On 11 November 1918, a few minutes before the Armistice and the end of the war, a Canadian regiment entered Ville-sur-Haine. The soldier George Price was killed by a German snijper. He is considered as the last Commonwealth soldier killed during the First World War. A memorial was built in 1968. In 1990, the local history circle got in touch with George Barkhouse, George Price's nephew, who came in 1991 to Ville-sur-Haine for the inauguration of the George Price footbridge that crosses the Canal du Centre near the place where the soldier was shot. During the ceremony, George Barkhouse was given a small crucheted flower George Price was wearing when shot and that he had given to the lady trying to help him.
Gottignies is the smallest village of the municipality of Le Rœulx. The tiny St. Joseph chapel, built in 1702, is the oldest chapel-on-plinth in the municipality of Le Rœulx.

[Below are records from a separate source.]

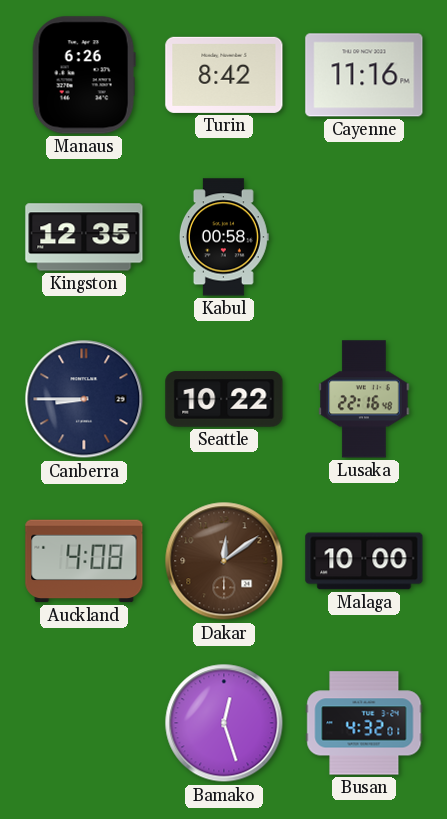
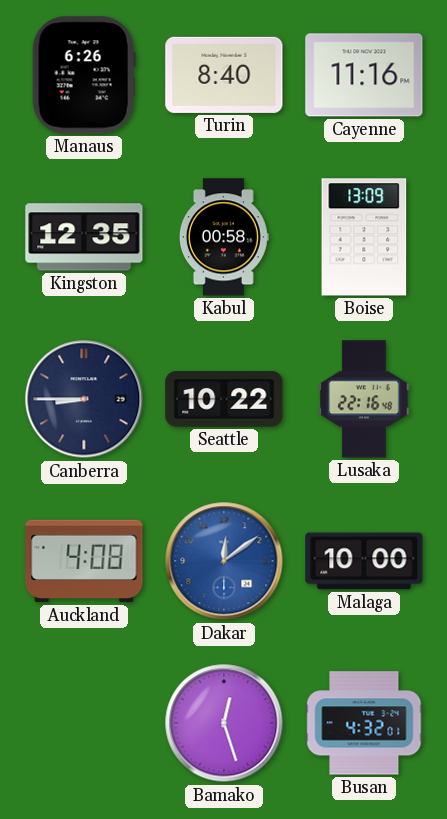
Turin: 8:42 -> 8:40
Boise: none -> 13:09
Dakar dial: brown -> blue
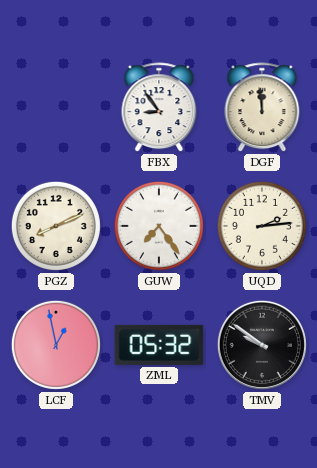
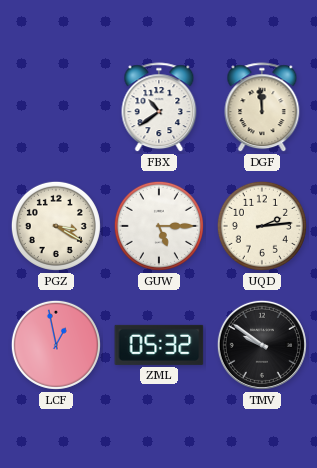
FBX: 8:54 -> 10:39
PGZ: 8:11 -> 3:20
GUW: 7:24 -> 5:15
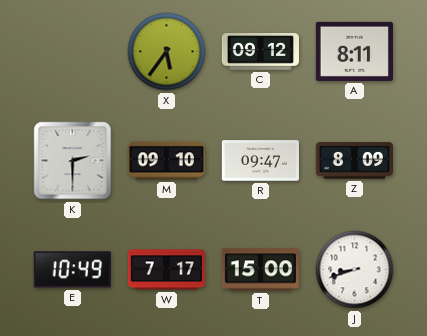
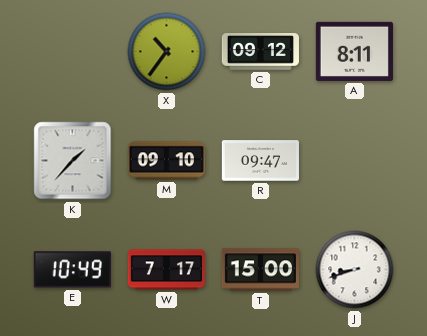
X: 5:36 -> 10:36
K: 2:30 -> 1:37
Z: 8:09 -> none
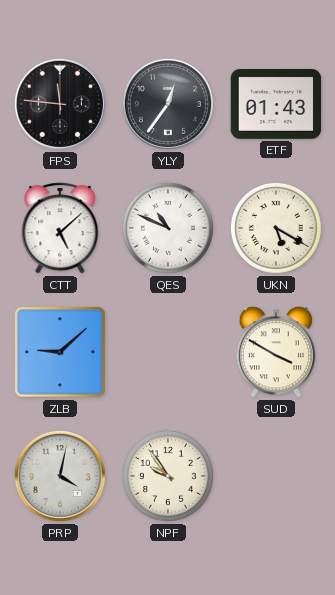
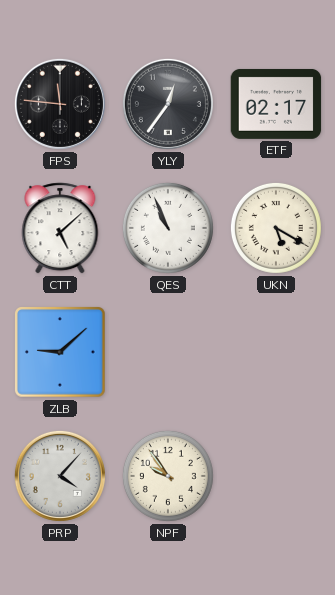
ETF: 01:43 -> 02:17
QES: 10:49 -> 10:56
SUD: 3:50 -> none
PRP: 4:02 -> 4:07
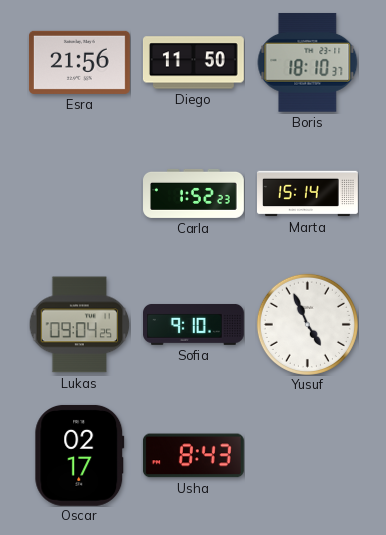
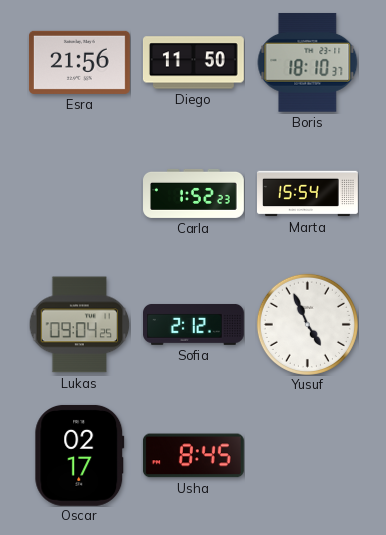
Marta: 15:14 -> 15:54
Sofia: 9:10 -> 2:12
Usha: 8:43 -> 8:45
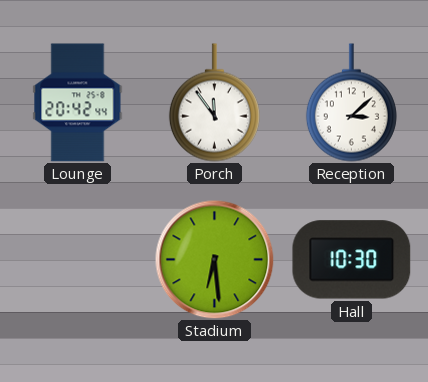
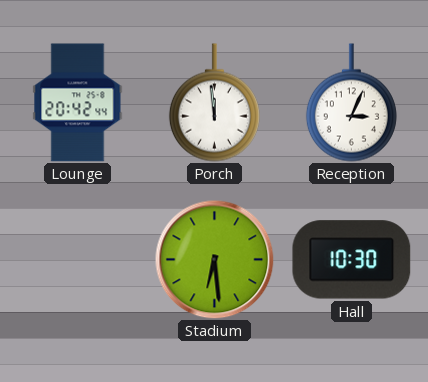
Porch: 11:54 -> 11:59
Reception: 3:08 -> 3:04
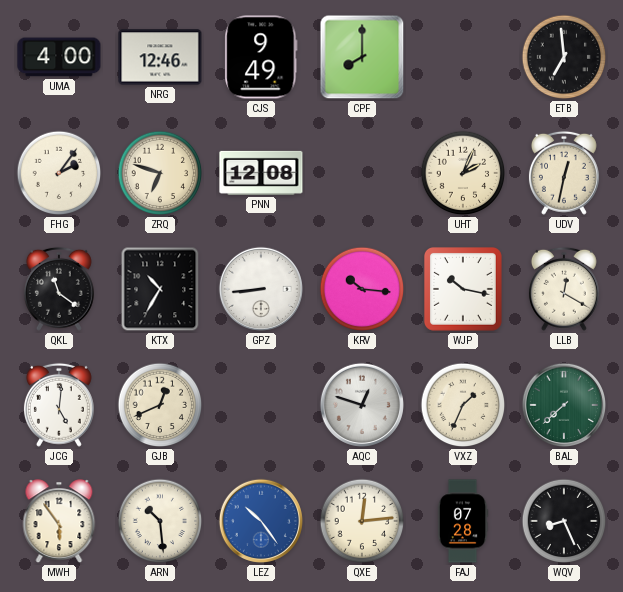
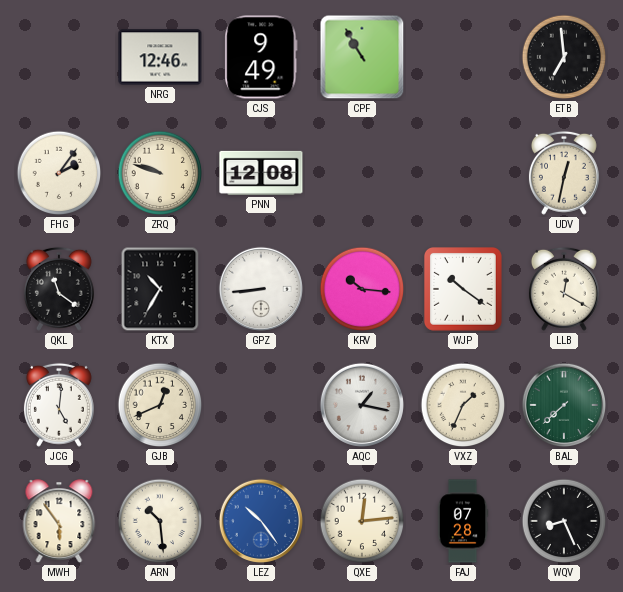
UMA: 4:00 -> none
CPF: 8:00 -> 10:55
ZRQ: 6:48 -> 9:48
UHT: 2:04 -> none
WJP: 10:17 -> 10:21
AQC: 12:48 -> 1:17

Mignault is the northernmost village of the municipality of Le Rœulx. It is an agricultural village with big farms, such as the Cense de Belle Maison, built under the Spanish rule and revamped at the end of the 16th century.

Ivan Sache, 4 February 2007

Flag of Le Rœulx

The flag of Le Rœulx is yellow with the municipal arms in the center.
According to Armoiries communales en Belgique. Communes wallonnes, bruxelloises et germanophones [w2v03], this flag was proposed by the Heraldry and Vexillology Council of the French Community.

The municipal arms, granted by Royal Decree on 30 June 1838, are "Vert a lion proper holding in dexter a five-ray wheel all or".
Servais [svm55] shows similar arms for Le Rœulx before 1976, but with a red-tongued lion. The images on Armoiries communales en Belgique. Communes wallonnes, bruxelloises et germanophones as well as the coat of arms shown on the municipal website indeed show the lion with a red tongue, therefore in contradiction with the description. The municipal arms, based on a seal from the 15th century, are partially canting since a wheel is in French a roue, which is not so different from "Rœulx". The arms of the early lords of Le Rœulx, from the Ath-Chièvres branch of the house of Hainaut, were "Or three lions gules 2 and 1".